Information supplied>
>>>

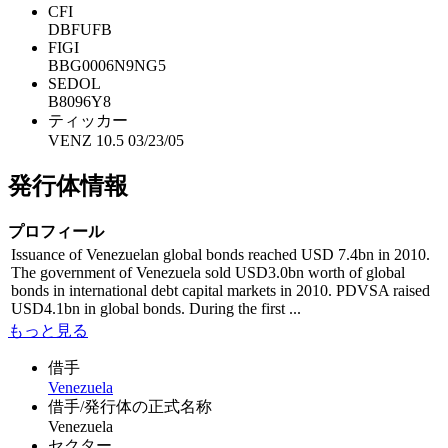
CFI
DBFUFB
FIGI
BBG0006N9NG5
SEDOL
B8096Y8
ティッカー
VENZ 10.5 03/23/05
発行体情報
プロフィール
Issuance of Venezuelan global bonds reached USD 7.4bn in 2010.
The government of Venezuela sold USD3.0bn worth of global
bonds in international debt capital markets in 2010. PDVSA raised
USD4.1bn in global bonds. During the first ...
もっと見る
借手
Venezuela
借手/発行体の正式名称
Venezuela
セクター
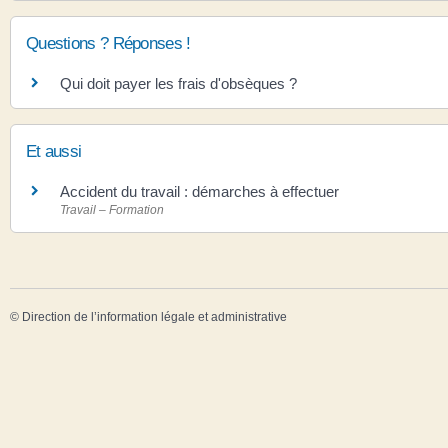
Questions ? Réponses !
Qui doit payer les frais d'obsèques ?
Et aussi
Accident du travail : démarches à effectuer
Travail – Formation
©
Direction de l’information légale et administrative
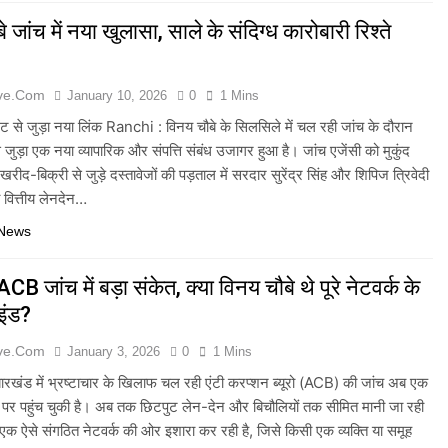
 जांच में नया खुलासा, साले के संदिग्ध कारोबारी रिश्ते
ive.com
January 10, 2026
0
1 Mins
टमेंट से जुड़ा नया लिंक Ranchi : विनय चौबे के सिलसिले में चल रही जांच के दौरान
 जुड़ा एक नया व्यापारिक और संपत्ति संबंध उजागर हुआ है। जांच एजेंसी को मुकुंद
 खरीद-बिक्री से जुड़े दस्तावेजों की पड़ताल में सरदार सुरेंद्र सिंह और शिपिज त्रिवेदी
 वित्तीय लेनदेन…
 News
B जांच में बड़ा संकेत, क्या विनय चौबे थे पूरे नेटवर्क के
इंड?
ive.com
January 3, 2026
0
1 Mins
रखंड में भ्रष्टाचार के खिलाफ चल रही एंटी करप्शन ब्यूरो (ACB) की जांच अब एक
ड़ पर पहुंच चुकी है। अब तक छिटपुट लेन-देन और बिचौलियों तक सीमित मानी जा रही
एक ऐसे संगठित नेटवर्क की ओर इशारा कर रही है, जिसे किसी एक व्यक्ति या समूह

<<<

Exercise> Scan each line of the entries above for the word "global" and report how many lines contain it, with nothing else.

Task solution> 3